▶ [Stored data entries]
--------

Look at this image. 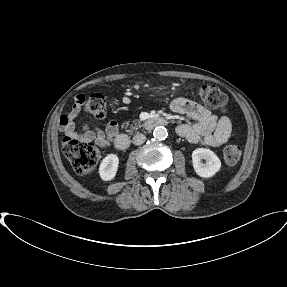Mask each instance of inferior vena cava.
I'll use <instances>...</instances> for the list:
<instances>
[{"mask_svg":"<svg viewBox=\"0 0 287 287\" xmlns=\"http://www.w3.org/2000/svg\"><path fill=\"white\" fill-rule=\"evenodd\" d=\"M146 140V136L142 133H137L136 135H134L133 137V144L134 145H141L145 142Z\"/></svg>","mask_w":287,"mask_h":287,"instance_id":"inferior-vena-cava-1","label":"inferior vena cava"}]
</instances>
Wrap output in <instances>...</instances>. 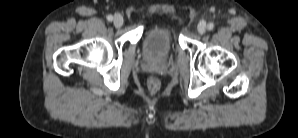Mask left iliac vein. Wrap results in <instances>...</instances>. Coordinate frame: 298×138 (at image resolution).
<instances>
[{"mask_svg":"<svg viewBox=\"0 0 298 138\" xmlns=\"http://www.w3.org/2000/svg\"><path fill=\"white\" fill-rule=\"evenodd\" d=\"M207 29V25L205 21H200L198 26H197V30L200 34H204L206 32Z\"/></svg>","mask_w":298,"mask_h":138,"instance_id":"1","label":"left iliac vein"}]
</instances>
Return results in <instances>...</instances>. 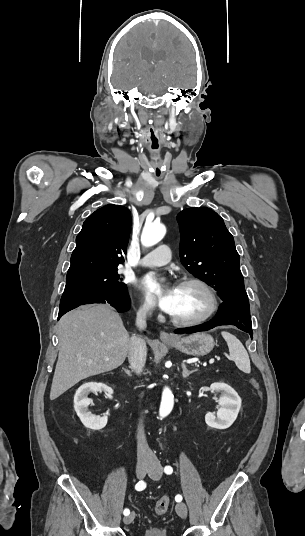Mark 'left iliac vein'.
Here are the masks:
<instances>
[{
	"label": "left iliac vein",
	"instance_id": "4c4485c4",
	"mask_svg": "<svg viewBox=\"0 0 305 536\" xmlns=\"http://www.w3.org/2000/svg\"><path fill=\"white\" fill-rule=\"evenodd\" d=\"M162 472H163L162 467L156 466L152 470L148 471V476L152 477V478H155V479H159L161 477V475H162ZM175 509H176L177 514L180 517H182V518L187 517V506L184 503L176 504Z\"/></svg>",
	"mask_w": 305,
	"mask_h": 536
}]
</instances>
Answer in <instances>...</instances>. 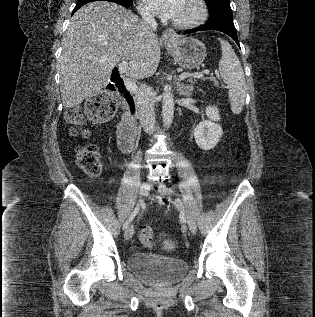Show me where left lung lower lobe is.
<instances>
[{
    "label": "left lung lower lobe",
    "instance_id": "1",
    "mask_svg": "<svg viewBox=\"0 0 315 317\" xmlns=\"http://www.w3.org/2000/svg\"><path fill=\"white\" fill-rule=\"evenodd\" d=\"M204 30L221 31V32L229 35L238 44V46H240L238 38H237L236 29H235L233 22H223V23H219V24H212V23H209L207 21L206 24H204L200 27L186 30L184 32V34H189V33L197 32V31H204Z\"/></svg>",
    "mask_w": 315,
    "mask_h": 317
}]
</instances>
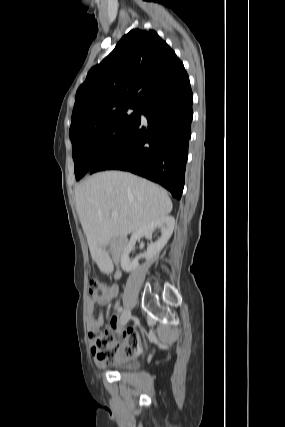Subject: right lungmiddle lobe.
Returning a JSON list of instances; mask_svg holds the SVG:
<instances>
[{"label": "right lung middle lobe", "instance_id": "dd1d6c3e", "mask_svg": "<svg viewBox=\"0 0 285 427\" xmlns=\"http://www.w3.org/2000/svg\"><path fill=\"white\" fill-rule=\"evenodd\" d=\"M139 115L140 105H129L84 124L69 134L77 180L101 163L124 141Z\"/></svg>", "mask_w": 285, "mask_h": 427}]
</instances>
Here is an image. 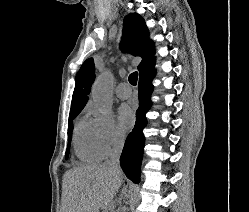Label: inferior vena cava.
Wrapping results in <instances>:
<instances>
[{
  "mask_svg": "<svg viewBox=\"0 0 249 212\" xmlns=\"http://www.w3.org/2000/svg\"><path fill=\"white\" fill-rule=\"evenodd\" d=\"M123 146L124 138H121V140H115L110 152V160H108V164L109 166H112V168H120V156Z\"/></svg>",
  "mask_w": 249,
  "mask_h": 212,
  "instance_id": "inferior-vena-cava-1",
  "label": "inferior vena cava"
}]
</instances>
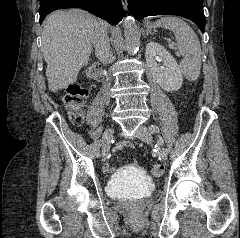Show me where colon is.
Listing matches in <instances>:
<instances>
[{
    "mask_svg": "<svg viewBox=\"0 0 240 238\" xmlns=\"http://www.w3.org/2000/svg\"><path fill=\"white\" fill-rule=\"evenodd\" d=\"M84 74L88 79L98 80L100 78L101 71L97 65H92L86 69ZM87 97L88 89L83 85L81 80L68 85L64 101L70 121L75 126H80L84 121ZM163 172L164 167L161 164H155L151 168V173L154 177L161 176Z\"/></svg>",
    "mask_w": 240,
    "mask_h": 238,
    "instance_id": "colon-1",
    "label": "colon"
}]
</instances>
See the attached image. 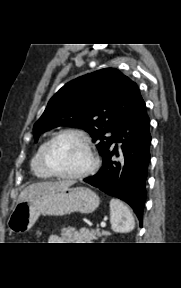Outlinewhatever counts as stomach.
Returning <instances> with one entry per match:
<instances>
[{
  "label": "stomach",
  "instance_id": "stomach-1",
  "mask_svg": "<svg viewBox=\"0 0 181 288\" xmlns=\"http://www.w3.org/2000/svg\"><path fill=\"white\" fill-rule=\"evenodd\" d=\"M99 197L87 187H65L46 191L17 202L7 221L12 232L23 233L32 228L43 215L63 216L73 212L92 213Z\"/></svg>",
  "mask_w": 181,
  "mask_h": 288
}]
</instances>
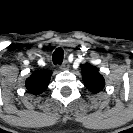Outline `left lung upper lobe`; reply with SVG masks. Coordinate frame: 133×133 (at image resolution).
<instances>
[{
  "label": "left lung upper lobe",
  "mask_w": 133,
  "mask_h": 133,
  "mask_svg": "<svg viewBox=\"0 0 133 133\" xmlns=\"http://www.w3.org/2000/svg\"><path fill=\"white\" fill-rule=\"evenodd\" d=\"M82 78L85 86L93 93H98L103 90L105 80L98 72L97 67L86 63L81 65Z\"/></svg>",
  "instance_id": "obj_1"
}]
</instances>
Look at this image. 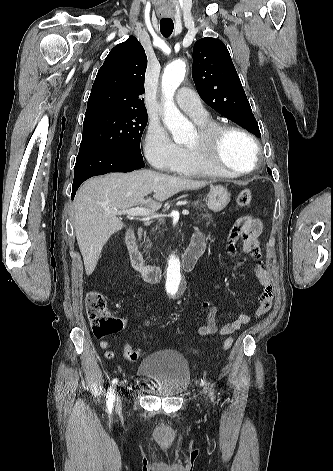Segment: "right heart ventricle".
Wrapping results in <instances>:
<instances>
[{
    "label": "right heart ventricle",
    "instance_id": "e07e8e85",
    "mask_svg": "<svg viewBox=\"0 0 333 471\" xmlns=\"http://www.w3.org/2000/svg\"><path fill=\"white\" fill-rule=\"evenodd\" d=\"M197 123L202 126L214 123L208 117L197 121ZM172 172L188 177H216V176H226L233 177L230 175H221L213 168L209 167L201 160H199L188 147L182 148V156L179 163L175 166Z\"/></svg>",
    "mask_w": 333,
    "mask_h": 471
}]
</instances>
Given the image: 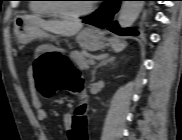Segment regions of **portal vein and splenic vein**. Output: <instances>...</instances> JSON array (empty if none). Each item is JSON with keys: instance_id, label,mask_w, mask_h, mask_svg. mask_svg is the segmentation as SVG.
Returning a JSON list of instances; mask_svg holds the SVG:
<instances>
[{"instance_id": "18ae733b", "label": "portal vein and splenic vein", "mask_w": 182, "mask_h": 140, "mask_svg": "<svg viewBox=\"0 0 182 140\" xmlns=\"http://www.w3.org/2000/svg\"><path fill=\"white\" fill-rule=\"evenodd\" d=\"M88 64H90V65L95 64V60H94V59H89V60H88Z\"/></svg>"}]
</instances>
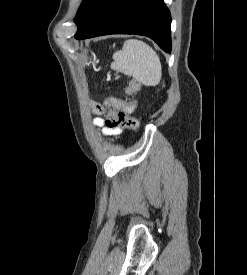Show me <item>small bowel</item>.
Listing matches in <instances>:
<instances>
[{
    "mask_svg": "<svg viewBox=\"0 0 247 275\" xmlns=\"http://www.w3.org/2000/svg\"><path fill=\"white\" fill-rule=\"evenodd\" d=\"M93 123L95 126L99 127L102 129L103 134L108 135V136H118L119 134L122 133V129L121 128H112L109 127L105 120L100 118V117H96L93 120Z\"/></svg>",
    "mask_w": 247,
    "mask_h": 275,
    "instance_id": "obj_1",
    "label": "small bowel"
}]
</instances>
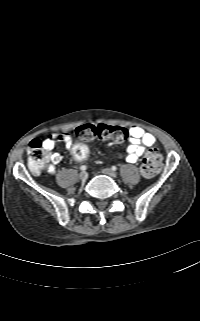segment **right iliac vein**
Masks as SVG:
<instances>
[{"label": "right iliac vein", "instance_id": "obj_1", "mask_svg": "<svg viewBox=\"0 0 200 321\" xmlns=\"http://www.w3.org/2000/svg\"><path fill=\"white\" fill-rule=\"evenodd\" d=\"M79 178H80L82 181H85V180L88 178V173L85 172V171L80 172Z\"/></svg>", "mask_w": 200, "mask_h": 321}]
</instances>
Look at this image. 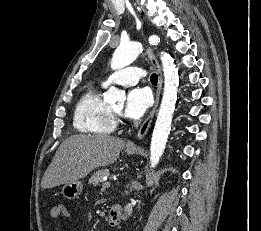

--------

▶ [WORK ORDER]
Repeat word for word the lines beginning at the one with "Show me <item>small bowel</item>." and ending at the final line of the records above, both included, and no others. Leave the pictures out.

▶ [RESPONSE]
Show me <item>small bowel</item>.
Listing matches in <instances>:
<instances>
[{
    "mask_svg": "<svg viewBox=\"0 0 247 275\" xmlns=\"http://www.w3.org/2000/svg\"><path fill=\"white\" fill-rule=\"evenodd\" d=\"M93 123L95 126L99 127L102 129L103 134L108 135V136H118L119 134L122 133V129L121 128H112L109 127L105 120L100 118V117H96L93 120Z\"/></svg>",
    "mask_w": 247,
    "mask_h": 275,
    "instance_id": "obj_1",
    "label": "small bowel"
}]
</instances>
segment **right iliac vein**
Masks as SVG:
<instances>
[{"label": "right iliac vein", "instance_id": "obj_1", "mask_svg": "<svg viewBox=\"0 0 200 321\" xmlns=\"http://www.w3.org/2000/svg\"><path fill=\"white\" fill-rule=\"evenodd\" d=\"M79 178H80L82 181H85V180L88 178V173L85 172V171L80 172Z\"/></svg>", "mask_w": 200, "mask_h": 321}]
</instances>
Look at this image. 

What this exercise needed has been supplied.